Home > Blog > Blog > L’histoire de trois semaines d’aventure autour du trek des Annapurnas…

L’histoire de trois semaines d’aventure autour du trek des Annapurnas…

Bonjour amis passionnés de nature et de montagne !

L’envie de vous faire partager mon aventure du tour des Annapurnas l’an dernier du 11mars au 1er avril 2012, soit trois semaines inoubliables autour de paysages spectaculaires et une expérience unique….Me revoici au Népal depuis plus d’un mois, et cette fois-ci je vis ici, enfin!!!

Voici donc pour vous le récit de cette formidable expédition au coeur des Himalayas dans ce fabuleux pays du sourire qu’est le Népal… Entre nous, celui-ci est mon préféré et il semble que cela a été le cas pour nombreux de mes amis et lecteurs assidus de mes écrits au Népal entre Novembre 2011 et Mai 2012…Désormais, je le montre au monde entier sur ce fantastique site qu’est Live Free Die Travelling!
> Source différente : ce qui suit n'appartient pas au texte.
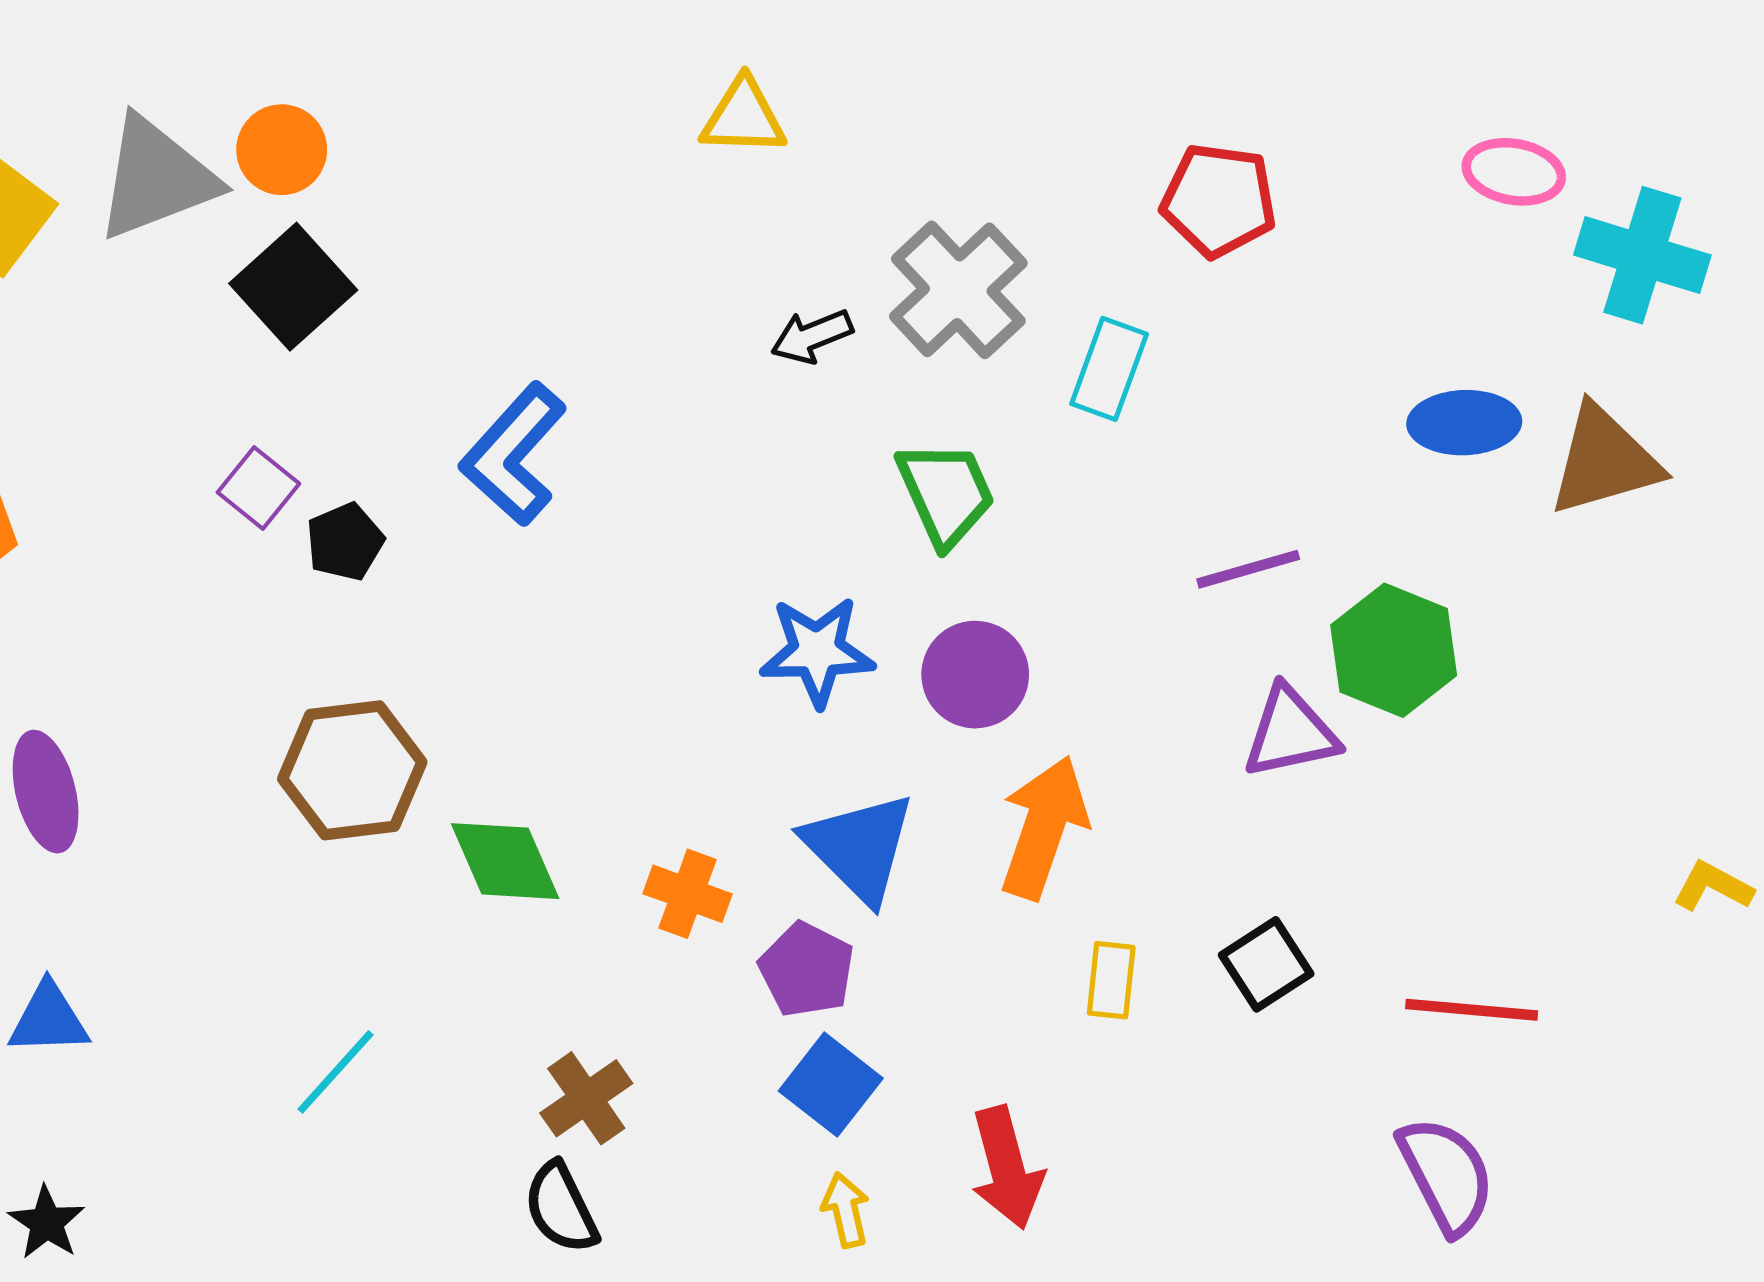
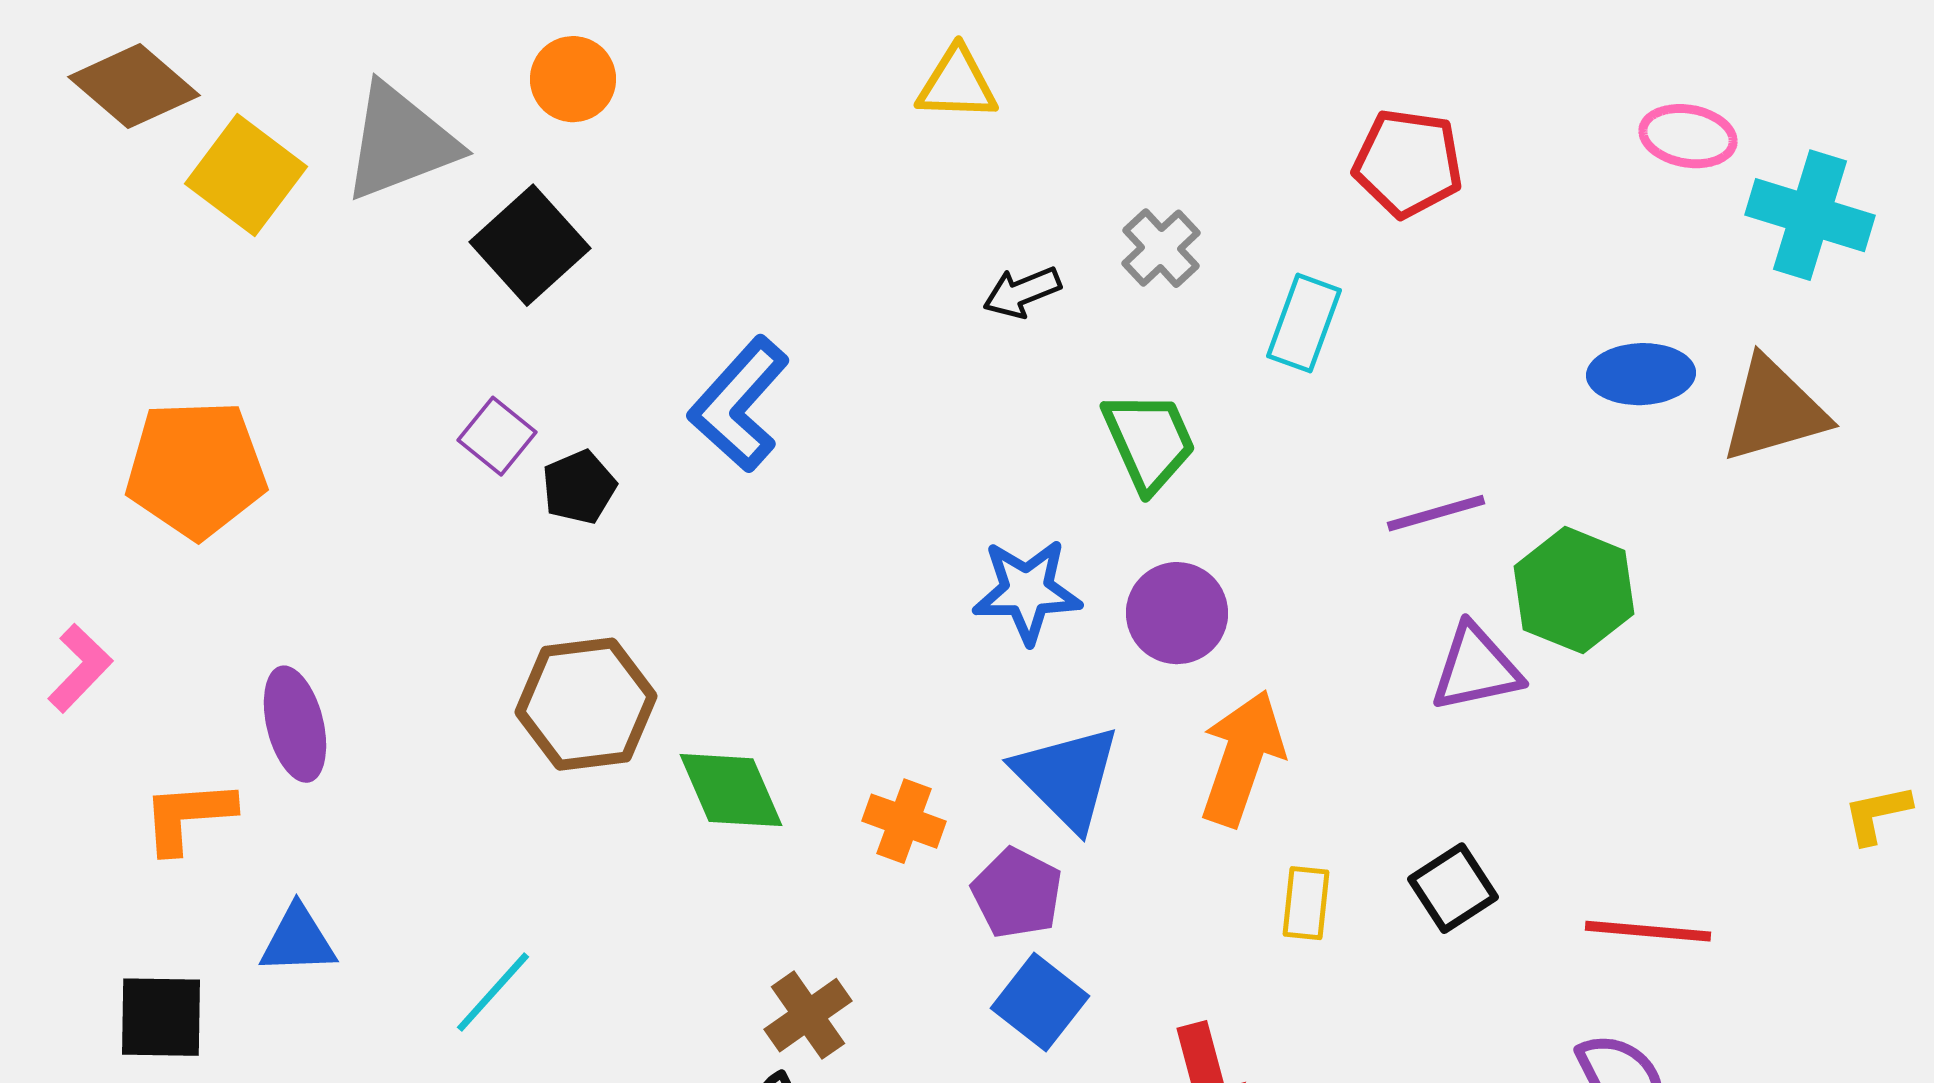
orange circle: (282, 150) -> (573, 79), moved
gray cross: (958, 290) -> (1161, 248), size x0.6
yellow L-shape: (1713, 886) -> (1877, 814), turned -40
cyan line: (335, 1072) -> (493, 992), moved

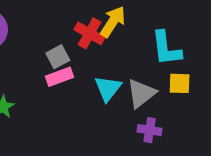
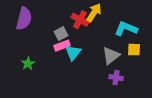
cyan L-shape: (166, 48) -> (126, 29), turned 120
cyan triangle: (108, 88) -> (73, 53), moved

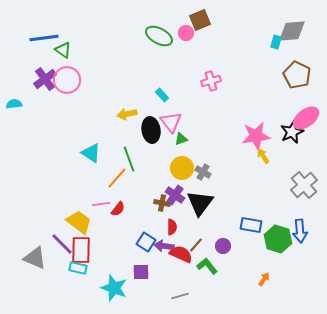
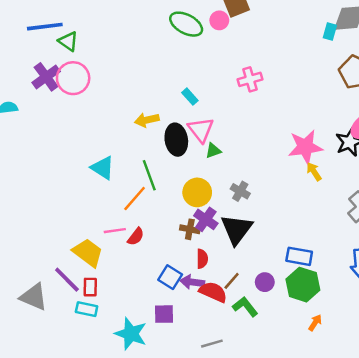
yellow circle: (182, 168) -> (197, 192), moved
green hexagon: (278, 239) -> (303, 285), moved
red rectangle: (81, 250) -> (90, 287), size x0.6

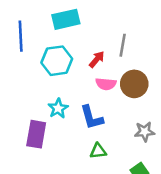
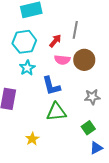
cyan star: (58, 108) -> (27, 68), moved
green triangle: (98, 151) -> (56, 112), size x1.5

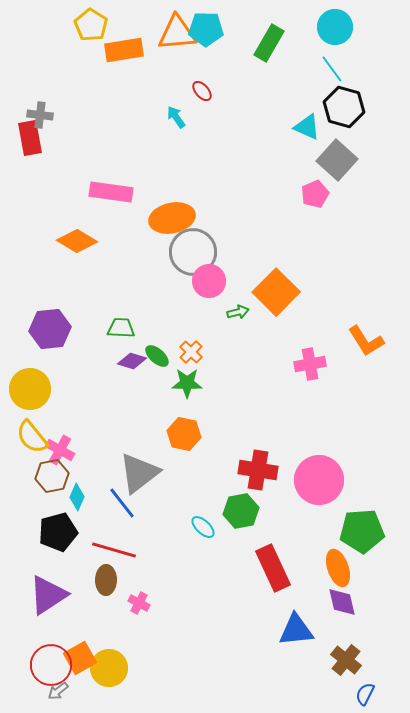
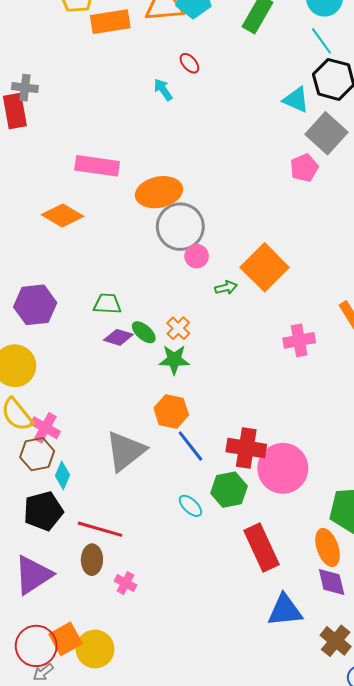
pink circle: (209, 281) -> (197, 256), size x0.7
pink circle: (319, 480) -> (283, 468), moved
blue line: (122, 503) -> (190, 446), moved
Merci Paul, Ian et Gary Thomson…

1er Avril 2012….

Namaste!

Oui oui je suis bien en vie, de retour hier, jour pour jour de trois semaines de trek autour des Annapurnas, et quel trek ! Wahouuu ! Je vais essayer de vous télétransporter cette fois au cour d’une aventure grandiose, mais pour vous il n’y aura que l’effort de lire. Pas de collines sans fin, pas de montées éprouvantes, ni transpiration, ni fatigue! Attention je ne veux pas dire par la que j’ai souffert, bien au contraire, j’ai pris un plaisir fou à sillonner les chemins le long des terrasses vertes, à traverser les forêts de pins ou de rhododendrons en fleurs, le long des rivières agitées telles que la Marsyangdi Nadi sur la première partie du trek, la Kali Gangaki dans un second temps et pour finir la Modi Khola.le tout parmi les sommets les plus hauts du monde. Mais d’abord pour vous situer et vous permettre de mieux comprendre les plus de 210km de trekking, j’ai décidé de vous rajouter une carte ci-dessous afin de pouvoir comprendre plus précisément l’évolution de mon périple.

La carte du tour des Annapurnas...Depart de Besi Sahar arrivee Nayapul...
La carte du tour des Annapurnas…Depart de Besi Sahar arrivee Nayapul…

Le dimanche 11 mars dernier, je quitte Pokhara avec mes deux partenaires de trek, Florian, Marseillais, et José, Madrilène. Plus de cinq heures agitées en bus local qui nous conduit au début de l’aventure : Besi Sahar, 760 mètres d’altitude.Nous empruntons les premiers ponts à l’Indiana Jones, que nous allons rencontrer tout le long de l’aventure, possédant tous des drapeaux colorés de prières, flottant dans l’air…Nous traversons Bhulbule pour nous établir sur Nadi ou nous passons notre première nuit le long de la rivière agitée.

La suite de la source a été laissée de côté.